Run robust HSE systems, drills, and audits across all rigs with documented schedules and third-party verification; meet or exceed operator and local regulatory requirements including IMO and applicable national offshore safety laws. Track leading indicators (near-miss rates, barrier tests) and lagging indicators (TRIR, LTIFR) to drive continuous improvement, embedding process safety and formal barrier management into operations and change control.

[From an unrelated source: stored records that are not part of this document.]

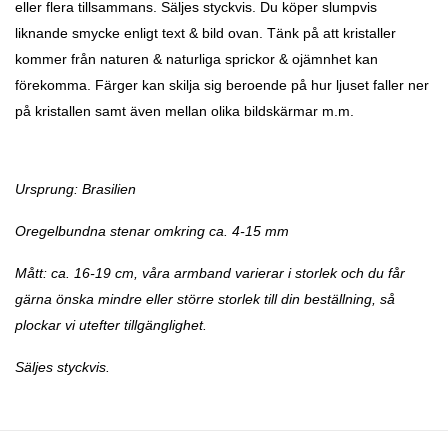
eller flera tillsammans. Säljes styckvis. Du köper slumpvis
liknande smycke enligt text & bild ovan. Tänk på att kristaller
kommer från naturen & naturliga sprickor & ojämnhet kan
förekomma. Färger kan skilja sig beroende på hur ljuset faller ner
på kristallen samt även mellan olika bildskärmar m.m.
Ursprung: Brasilien
Oregelbundna stenar omkring ca. 4-15 mm
Mått: ca. 16-19 cm, våra armband varierar i storlek och du får
gärna önska mindre eller större storlek till din beställning, så
plockar vi utefter tillgänglighet.
Säljes styckvis.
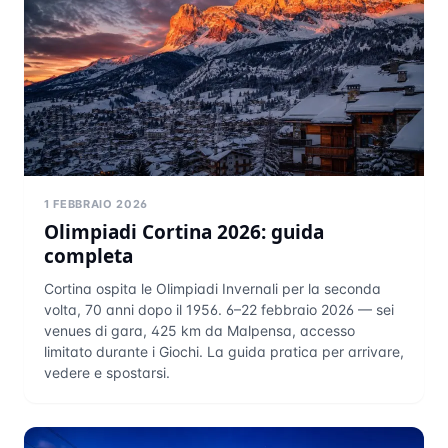
1 FEBBRAIO 2026
Olimpiadi Cortina 2026: guida
completa
Cortina ospita le Olimpiadi Invernali per la seconda
volta, 70 anni dopo il 1956. 6–22 febbraio 2026 — sei
venues di gara, 425 km da Malpensa, accesso
limitato durante i Giochi. La guida pratica per arrivare,
vedere e spostarsi.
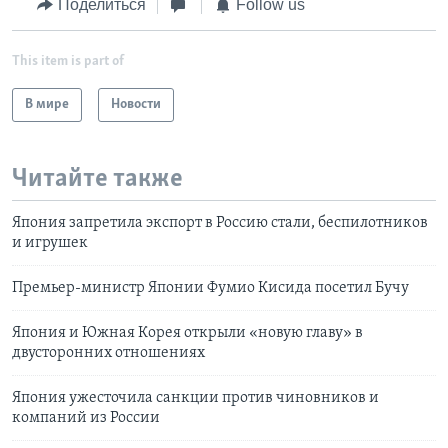
Поделиться
Follow us
This item is part of
В мире
Новости
Читайте также
Япония запретила экспорт в Россию стали, беспилотников
и игрушек
Премьер-министр Японии Фумио Кисида посетил Бучу
Япония и Южная Корея открыли «новую главу» в
двусторонних отношениях
Япония ужесточила санкции против чиновников и
компаний из России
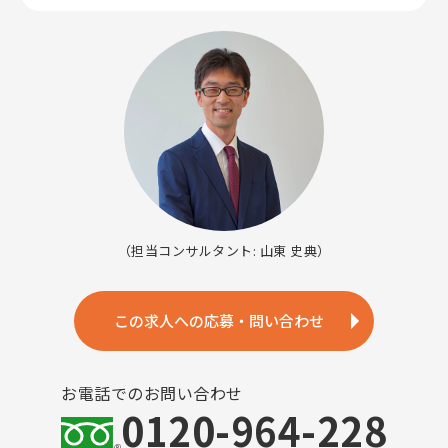
（担当コンサルタント: 山東 史典）
この求人への応募・問い合わせ
お電話でのお問い合わせ
0120-964-228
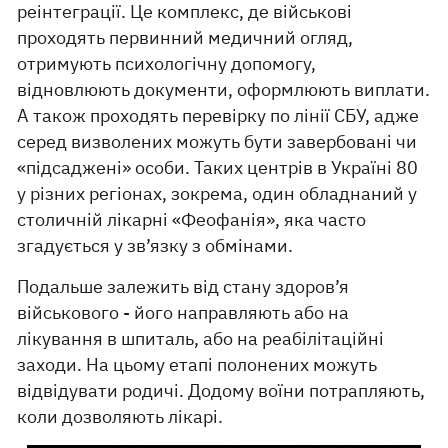
реінтеграції. Це комплекс, де військові
проходять первинний медичний огляд,
отримують психологічну допомогу,
відновлюють документи, оформлюють виплати.
А також проходять перевірку по лінії СБУ, адже
серед визволених можуть бути завербовані чи
«підсаджені» особи. Таких центрів в Україні 80
у різних регіонах, зокрема, один обладнаний у
столичній лікарні «Феофанія», яка часто
згадується у зв’язку з обмінами.
Подальше залежить від стану здоров’я
військового - його направляють або на
лікування в шпиталь, або на реабілітаційні
заходи. На цьому етапі полонених можуть
відвідувати родичі. Додому воїни потрапляють,
коли дозволяють лікарі.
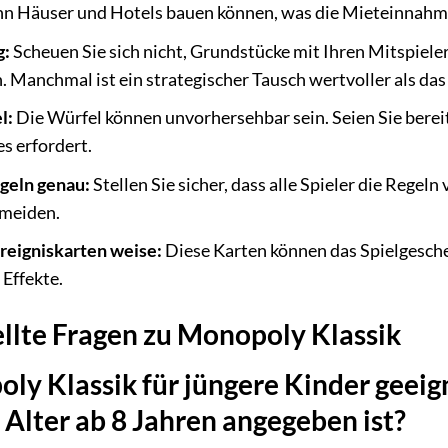
dann Häuser und Hotels bauen können, was die Mieteinnahm
g:
Scheuen Sie sich nicht, Grundstücke mit Ihren Mitspiel
. Manchmal ist ein strategischer Tausch wertvoller als d
l:
Die Würfel können unvorhersehbar sein. Seien Sie bereit
s erfordert.
egeln genau:
Stellen Sie sicher, dass alle Spieler die Rege
rmeiden.
Ereigniskarten weise:
Diese Karten können das Spielgesche
 Effekte.
ellte Fragen zu Monopoly Klassik
oly Klassik für jüngere Kinder geei
Alter ab 8 Jahren angegeben ist?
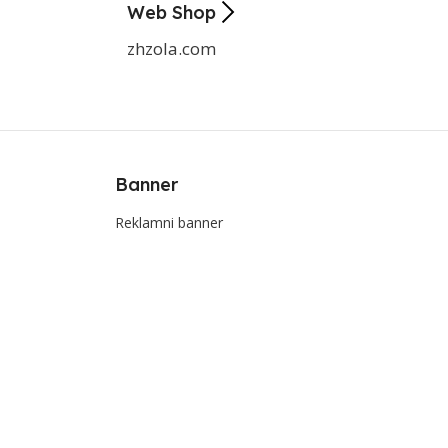
Web Shop
zhzola.com
Banner
Reklamni banner
e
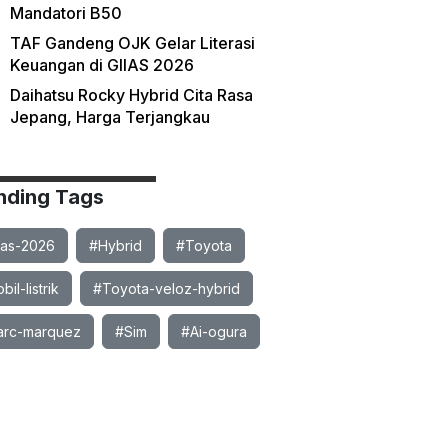
Mandatori B50
TAF Gandeng OJK Gelar Literasi
Keuangan di GIIAS 2026
Daihatsu Rocky Hybrid Cita Rasa
Jepang, Harga Terjangkau
nding Tags
ias-2026
#Hybrid
#Toyota
il-listrik
#Toyota-veloz-hybrid
rc-marquez
#Sim
#Ai-ogura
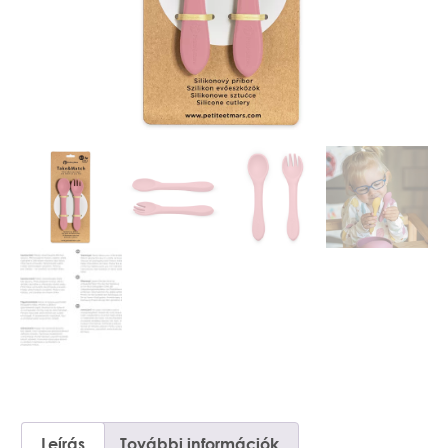
Leírás
További információk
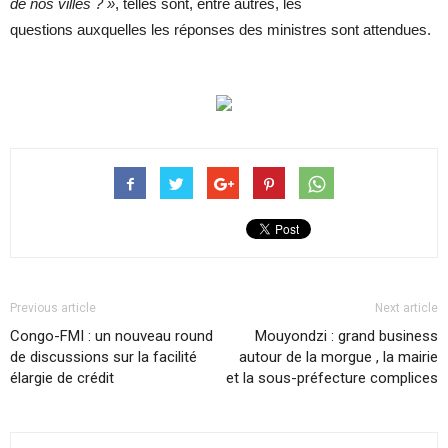
de nos villes ? »
, telles sont, entre autres, les
questions auxquelles les réponses des ministres sont attendues.
Previous article
Next article
Congo-FMI : un nouveau round
Mouyondzi : grand business
de discussions sur la facilité
autour de la morgue , la mairie
élargie de crédit
et la sous-préfecture complices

Bidding, contracting, and project management
Shelf Drilling responds to tenders with competitive day-rates and technical bids, leveraging a fleet of over 30 jack-ups (2024) to win multi-year work. The team negotiates MSAs, call-offs and frame agreements, then executes mobilizations with tight schedule adherence and budget control. Performance KPIs and structured change-order processes drive contract compliance and margin protection.
- Bid success: fleet scale (30+ rigs, 2024)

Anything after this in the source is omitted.